- [Task prompt] No pictures in the copy, please: retype all the records exactly.

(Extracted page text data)

+ + +

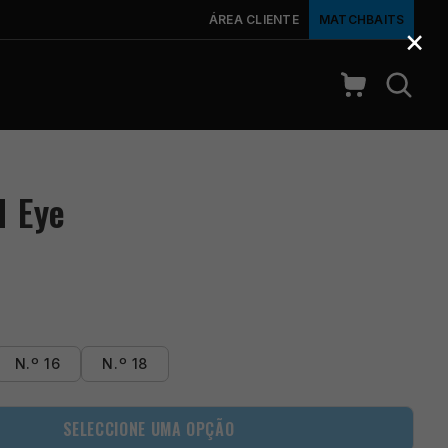
ÁREA CLIENTE
MATCHBAITS
×
d Eye
N.º 16
N.º 18
SELECCIONE UMA OPÇÃO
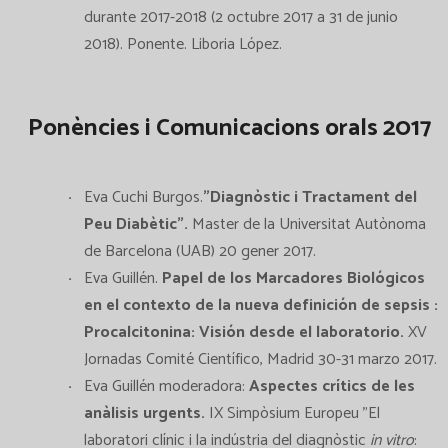
durante 2017-2018 (2 octubre 2017 a 31 de junio
2018). Ponente. Liboria López.
Ponències i Comunicacions orals 2017
Eva Cuchi Burgos.
"Diagnòstic i Tractament del
Peu Diabètic".
Master de la Universitat Autònoma
de Barcelona (UAB) 20 gener 2017.
Eva Guillén.
Papel de los Marcadores Biológicos
en el contexto de la nueva definición de sepsis :
Procalcitonina: Visión desde el laboratorio.
XV
Jornadas Comité Científico, Madrid 30-31 marzo 2017.
Eva Guillén moderadora:
Aspectes crítics de les
anàlisis urgents.
IX Simpòsium Europeu "El
laboratori clínic i la indústria del diagnòstic
in vitro
:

+ + +

- [Output below]
ÁREA CLIENTE
MATCHBAITS
×
d Eye
N.º 16
N.º 18
SELECCIONE UMA OPÇÃO
durante 2017-2018 (2 octubre 2017 a 31 de junio
2018). Ponente. Liboria López.
Ponències i Comunicacions orals 2017
Eva Cuchi Burgos.
"Diagnòstic i Tractament del
Peu Diabètic".
Master de la Universitat Autònoma
de Barcelona (UAB) 20 gener 2017.
Eva Guillén.
Papel de los Marcadores Biológicos
en el contexto de la nueva definición de sepsis :
Procalcitonina: Visión desde el laboratorio.
XV
Jornadas Comité Científico, Madrid 30-31 marzo 2017.
Eva Guillén moderadora:
Aspectes crítics de les
anàlisis urgents.
IX Simpòsium Europeu "El
laboratori clínic i la indústria del diagnòstic
in vitro
:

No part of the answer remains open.